Exactly as written, return the entries below, minus any pictures.

(Data to process Opens)

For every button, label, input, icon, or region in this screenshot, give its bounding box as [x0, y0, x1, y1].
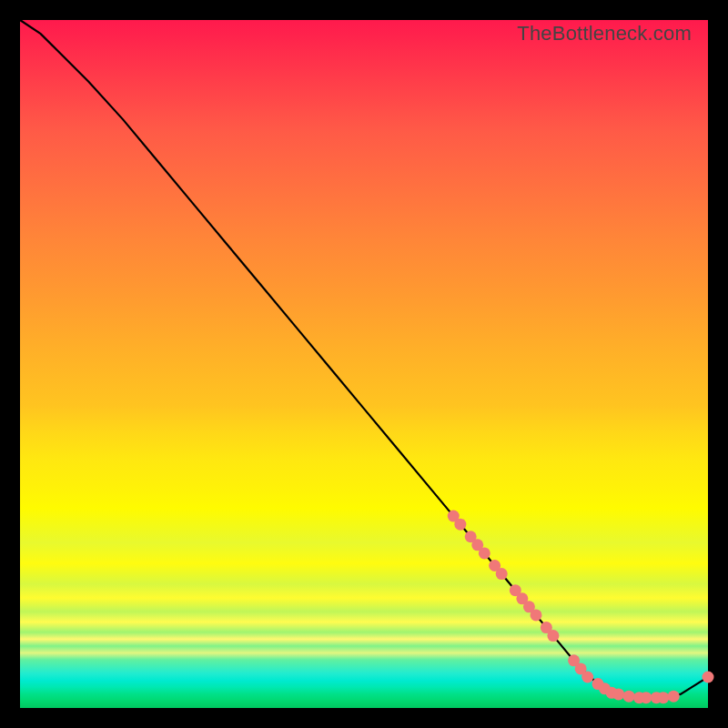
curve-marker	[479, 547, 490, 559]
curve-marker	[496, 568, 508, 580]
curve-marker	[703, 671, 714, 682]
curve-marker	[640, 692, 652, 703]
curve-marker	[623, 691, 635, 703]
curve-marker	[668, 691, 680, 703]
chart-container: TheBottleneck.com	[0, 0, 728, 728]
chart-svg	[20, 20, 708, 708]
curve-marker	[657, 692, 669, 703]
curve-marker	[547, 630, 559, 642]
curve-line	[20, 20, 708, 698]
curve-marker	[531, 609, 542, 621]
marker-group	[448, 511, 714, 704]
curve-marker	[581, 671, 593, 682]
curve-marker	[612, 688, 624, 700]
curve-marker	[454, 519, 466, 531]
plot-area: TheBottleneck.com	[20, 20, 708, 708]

(Data to process Closes)

> _Answer space_
For every button, label, input, icon, or region in this screenshot, give its bounding box as [x0, y0, x1, y1].
curve-marker	[479, 547, 490, 559]
curve-marker	[496, 568, 508, 580]
curve-marker	[703, 671, 714, 682]
curve-marker	[640, 692, 652, 703]
curve-marker	[623, 691, 635, 703]
curve-marker	[668, 691, 680, 703]
chart-container: TheBottleneck.com	[0, 0, 728, 728]
chart-svg	[20, 20, 708, 708]
curve-marker	[657, 692, 669, 703]
curve-marker	[547, 630, 559, 642]
curve-line	[20, 20, 708, 698]
curve-marker	[531, 609, 542, 621]
marker-group	[448, 511, 714, 704]
curve-marker	[581, 671, 593, 682]
curve-marker	[612, 688, 624, 700]
curve-marker	[454, 519, 466, 531]
plot-area: TheBottleneck.com	[20, 20, 708, 708]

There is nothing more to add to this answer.